> Data for analysis:

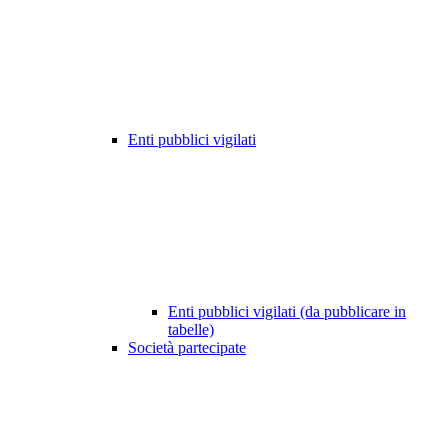
Enti pubblici vigilati
Enti pubblici vigilati (da pubblicare in
tabelle)
Società partecipate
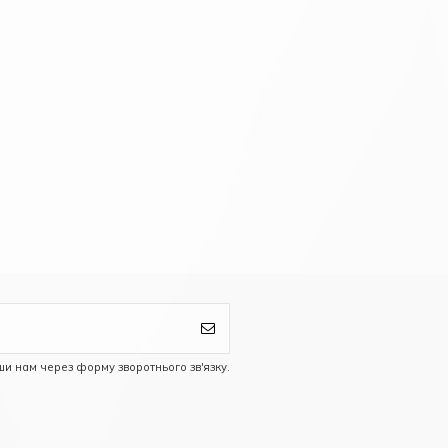
ши нам через форму зворотнього зв'язку.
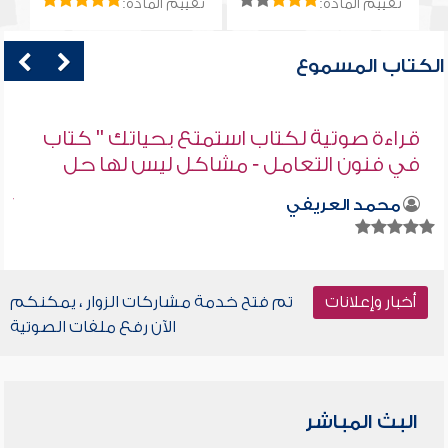
تقييم المادة:
تقييم المادة:
الكتاب المسموع
قراءة صوتية لكتاب استمتع بحياتك " كتاب
في فنون التعامل - مشاكل ليس لها حل
محمد العريفي
أخبار وإعلانات
تم فتح خدمة مشاركات الزوار ، يمكنكم
الآن رفع ملفات الصوتية
البث المباشر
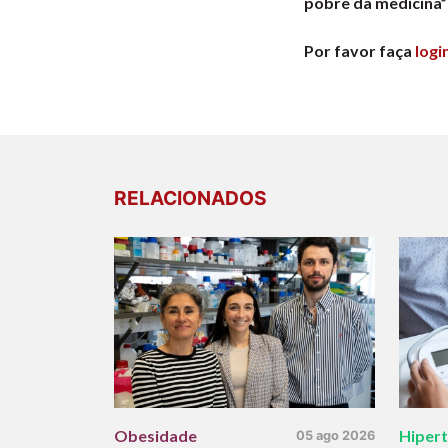
pobre da medicina”
Por favor faça
logi
RELACIONADOS
Obesidade
Hiper
05 ago 2026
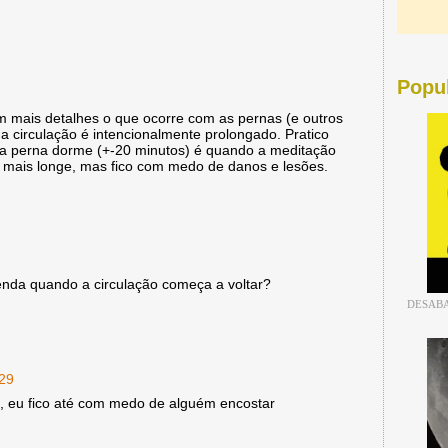
Popu
m mais detalhes o que ocorre com as pernas (e outros
 circulação é intencionalmente prolongado. Pratico
a perna dorme (+-20 minutos) é quando a meditação
ar mais longe, mas fico com medo de danos e lesões.
enda quando a circulação começa a voltar?
DESABA
:29
, eu fico até com medo de alguém encostar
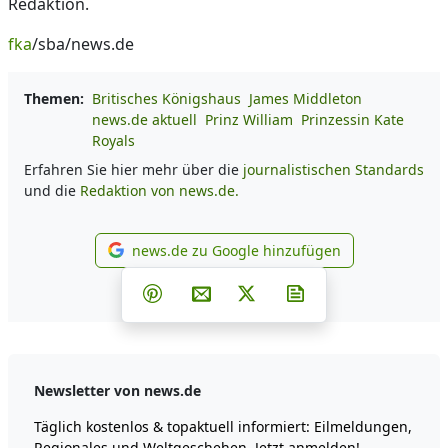
Redaktion.
fka
/sba/news.de
Themen:
Britisches Königshaus
James Middleton
news.de aktuell
Prinz William
Prinzessin Kate
Royals
Erfahren Sie hier mehr über die
journalistischen Standards
und die
Redaktion von news.de.
news.de zu Google hinzufügen
news.de zu Google hinzufüg
Teilen auf Facebook
Teilen auf Whatsapp
Teilen auf Telegram
Teilen auf Pinterest
Per E-Mail teilen
Post auf X
Newsletter abonni
Newsletter von news.de
Täglich kostenlos & topaktuell informiert: Eilmeldungen,
Regionales und Weltgeschehen. Jetzt anmelden!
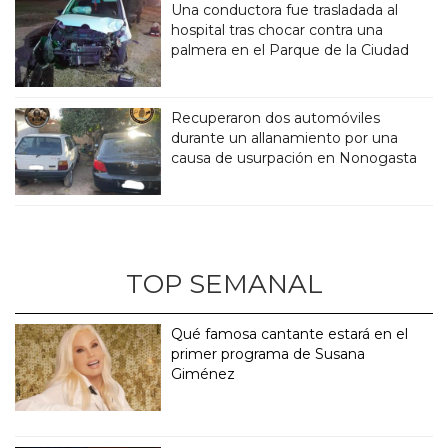
Una conductora fue trasladada al
hospital tras chocar contra una
palmera en el Parque de la Ciudad
Recuperaron dos automóviles
durante un allanamiento por una
causa de usurpación en Nonogasta
TOP SEMANAL
Qué famosa cantante estará en el
primer programa de Susana
Giménez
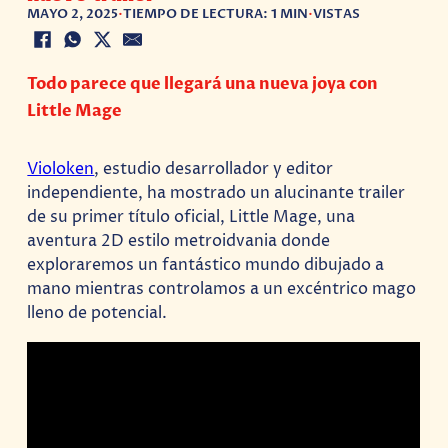
MAYO 2, 2025
•
TIEMPO DE LECTURA: 1 MIN
•
VISTAS
Todo parece que llegará una nueva joya con
Little Mage
Violoken
, estudio desarrollador y editor
independiente, ha mostrado un alucinante trailer
de su primer título oficial, Little Mage, una
aventura 2D estilo metroidvania donde
exploraremos un fantástico mundo dibujado a
mano mientras controlamos a un excéntrico mago
lleno de potencial.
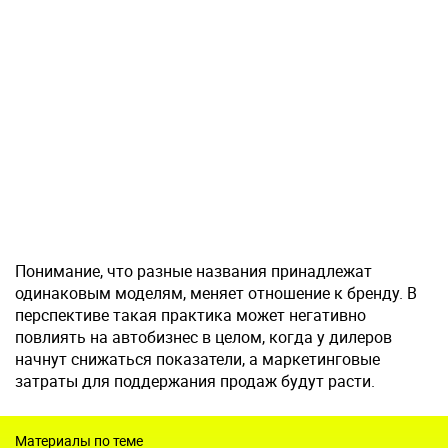
Понимание, что разные названия принадлежат
одинаковым моделям, меняет отношение к бренду. В
перспективе такая практика может негативно
повлиять на автобизнес в целом, когда у дилеров
начнут снижаться показатели, а маркетинговые
затраты для поддержания продаж будут расти.
Материалы по теме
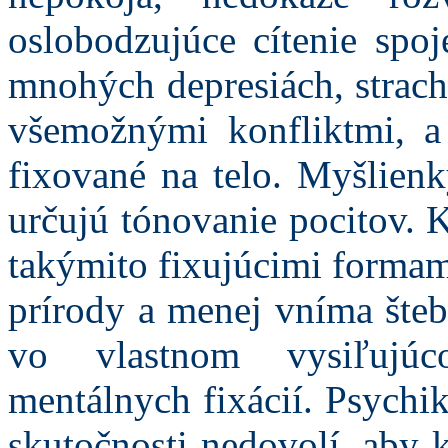
oslobodzujúce cítenie spoj
mnohých depresiách, strach
všemožnými konfliktmi, 
fixované na telo. Myšlien
určujú tónovanie pocitov. 
takýmito fixujúcimi formam
prírody a menej vníma šteb
vo vlastnom vysiľujú
mentálnych fixácií. Psychi
skutočnosti nedovolí, aby 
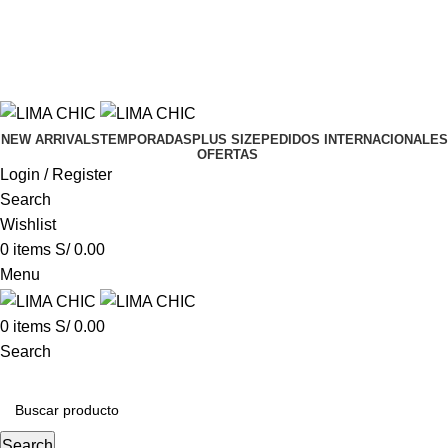
LIMACHIC
por compras desde S/ 200
✦
ENVÍO GR
LIMACHIC
por compras desde S/ 200
✦
ENVÍO GR
NEW ARRIVALS
TEMPORADAS
PLUS SIZE
PEDIDOS INTERNACIONALES
OFERTAS
Login / Register
Search
Wishlist
0
items
S/
0.00
Menu
0
items
S/
0.00
Search
CATEGORIAS
Search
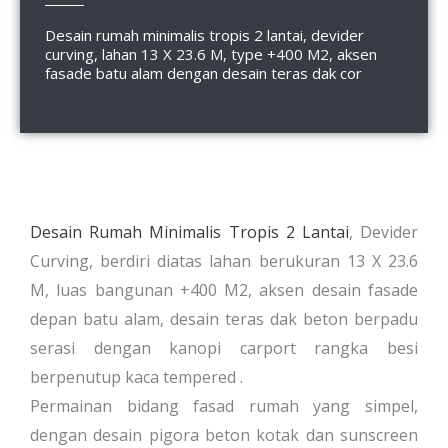
Desain rumah minimalis tropis 2 lantai, devider
curving, lahan 13 X 23.6 M, type +400 M2, aksen
fasade batu alam dengan desain teras dak cor
Desain Rumah Minimalis Tropis 2 Lantai
, Devider
Curving, berdiri diatas lahan berukuran 13 X 23.6
M, luas bangunan +400 M2, aksen desain fasade
depan batu alam, desain teras dak beton berpadu
serasi dengan kanopi carport rangka besi
berpenutup kaca tempered .
Permainan bidang fasad rumah yang simpel,
dengan desain pigora beton kotak dan sunscreen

> What the task asks: Copy out the listing above in full and leave out its pictures.

> Answer section:
Enti pubblici vigilati
Enti pubblici vigilati (da pubblicare in
tabelle)
Società partecipate
ши нам через форму зворотнього зв'язку.
تقييم المادة:
تقييم المادة:
الكتاب المسموع
قراءة صوتية لكتاب استمتع بحياتك " كتاب
في فنون التعامل - مشاكل ليس لها حل
محمد العريفي
أخبار وإعلانات
تم فتح خدمة مشاركات الزوار ، يمكنكم
الآن رفع ملفات الصوتية
البث المباشر
pobre da medicina”
Por favor faça
logi
RELACIONADOS
Obesidade
Hiper
05 ago 2026
Popu
m mais detalhes o que ocorre com as pernas (e outros
 circulação é intencionalmente prolongado. Pratico
a perna dorme (+-20 minutos) é quando a meditação
ar mais longe, mas fico com medo de danos e lesões.
enda quando a circulação começa a voltar?
DESABA
:29
, eu fico até com medo de alguém encostar
Redaktion.
fka
/sba/news.de
Themen:
Britisches Königshaus
James Middleton
news.de aktuell
Prinz William
Prinzessin Kate
Royals
Erfahren Sie hier mehr über die
journalistischen Standards
und die
Redaktion von news.de.
news.de zu Google hinzufügen
news.de zu Google hinzufüg
Teilen auf Facebook
Teilen auf Whatsapp
Teilen auf Telegram
Teilen auf Pinterest
Per E-Mail teilen
Post auf X
Newsletter abonni
Newsletter von news.de
Täglich kostenlos & topaktuell informiert: Eilmeldungen,
Regionales und Weltgeschehen. Jetzt anmelden!
Una conductora fue trasladada al
hospital tras chocar contra una
palmera en el Parque de la Ciudad
Recuperaron dos automóviles
durante un allanamiento por una
causa de usurpación en Nonogasta
TOP SEMANAL
Qué famosa cantante estará en el
primer programa de Susana
Giménez
MAYO 2, 2025
•
TIEMPO DE LECTURA: 1 MIN
•
VISTAS
Todo parece que llegará una nueva joya con
Little Mage
Violoken
, estudio desarrollador y editor
independiente, ha mostrado un alucinante trailer
de su primer título oficial, Little Mage, una
aventura 2D estilo metroidvania donde
exploraremos un fantástico mundo dibujado a
mano mientras controlamos a un excéntrico mago
lleno de potencial.
Понимание, что разные названия принадлежат
одинаковым моделям, меняет отношение к бренду. В
перспективе такая практика может негативно
повлиять на автобизнес в целом, когда у дилеров
начнут снижаться показатели, а маркетинговые
затраты для поддержания продаж будут расти.
Материалы по теме
oslobodzujúce cítenie spoj
mnohých depresiách, strach
všemožnými konfliktmi, 
fixované na telo. Myšlien
určujú tónovanie pocitov. 
takýmito fixujúcimi formam
prírody a menej vníma šteb
vo vlastnom vysiľujú
mentálnych fixácií. Psychi
skutočnosti nedovolí, aby 
LIMACHIC
por compras desde S/ 200
✦
ENVÍO GR
LIMACHIC
por compras desde S/ 200
✦
ENVÍO GR
NEW ARRIVALS
TEMPORADAS
PLUS SIZE
PEDIDOS INTERNACIONALES
OFERTAS
Login / Register
Search
Wishlist
0
items
S/
0.00
Menu
0
items
S/
0.00
Search
CATEGORIAS
Search
Desain rumah minimalis tropis 2 lantai, devider
curving, lahan 13 X 23.6 M, type +400 M2, aksen
fasade batu alam dengan desain teras dak cor
Desain Rumah Minimalis Tropis 2 Lantai
, Devider
Curving, berdiri diatas lahan berukuran 13 X 23.6
M, luas bangunan +400 M2, aksen desain fasade
depan batu alam, desain teras dak beton berpadu
serasi dengan kanopi carport rangka besi
berpenutup kaca tempered .
Permainan bidang fasad rumah yang simpel,
dengan desain pigora beton kotak dan sunscreen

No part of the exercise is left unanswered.